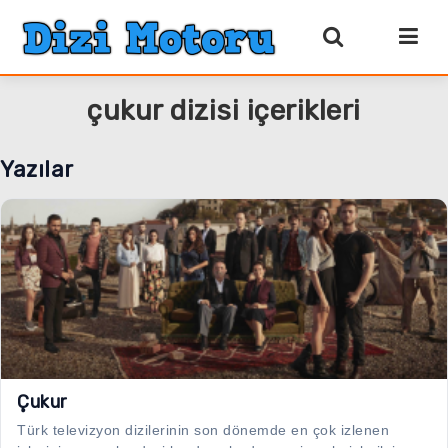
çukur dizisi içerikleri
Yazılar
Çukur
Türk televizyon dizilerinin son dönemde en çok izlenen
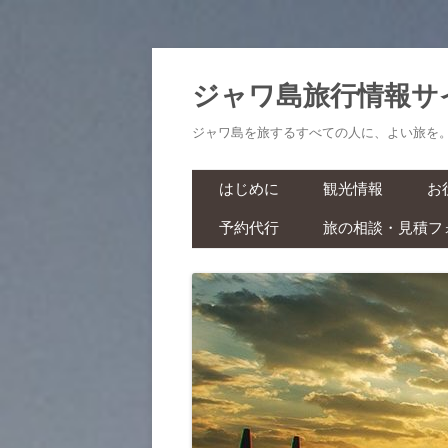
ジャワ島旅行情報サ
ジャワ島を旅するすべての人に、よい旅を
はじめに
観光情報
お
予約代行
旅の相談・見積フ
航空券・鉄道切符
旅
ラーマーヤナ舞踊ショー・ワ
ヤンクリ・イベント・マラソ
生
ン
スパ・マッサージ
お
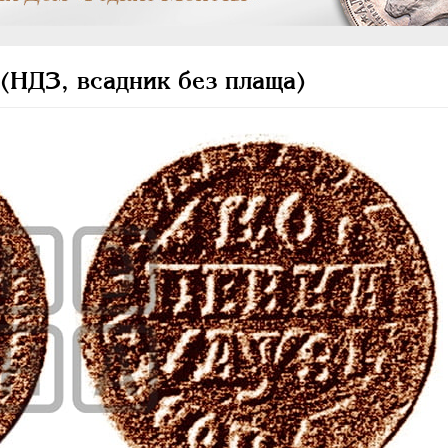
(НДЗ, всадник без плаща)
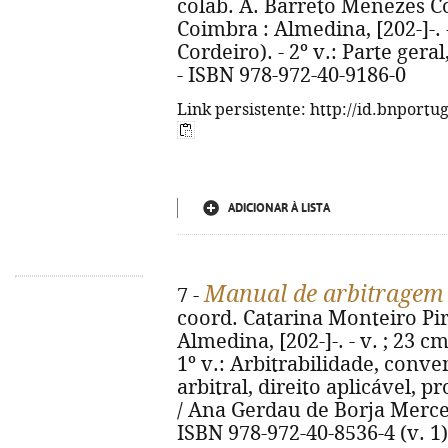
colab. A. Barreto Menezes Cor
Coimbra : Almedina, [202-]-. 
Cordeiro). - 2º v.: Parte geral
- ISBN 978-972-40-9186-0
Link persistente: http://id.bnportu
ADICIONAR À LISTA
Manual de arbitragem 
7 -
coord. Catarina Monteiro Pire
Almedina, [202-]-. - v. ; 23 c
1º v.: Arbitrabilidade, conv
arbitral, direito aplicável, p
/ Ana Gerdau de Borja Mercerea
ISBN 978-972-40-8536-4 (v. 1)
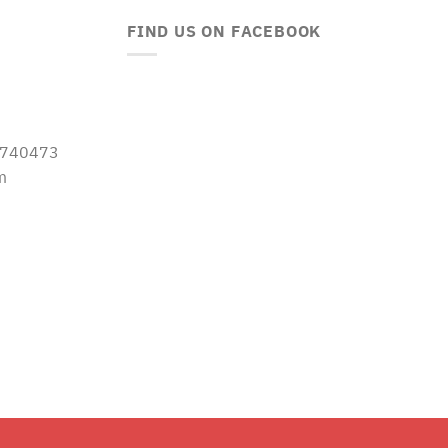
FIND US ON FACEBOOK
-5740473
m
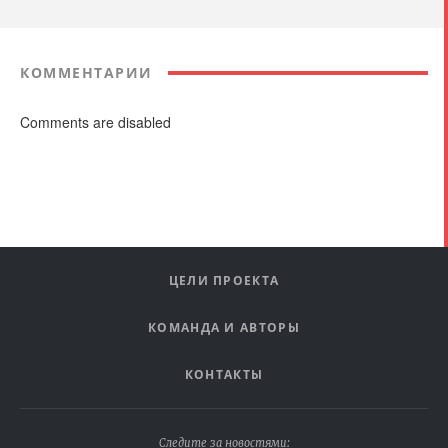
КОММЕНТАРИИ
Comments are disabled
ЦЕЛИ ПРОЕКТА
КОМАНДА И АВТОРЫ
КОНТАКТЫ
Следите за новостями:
------------------------------
■ WHAT TO DO: Every line in the records above that has "ISBN" counts once. Give the total and nothing else.

■ TASK RESPONSE: 2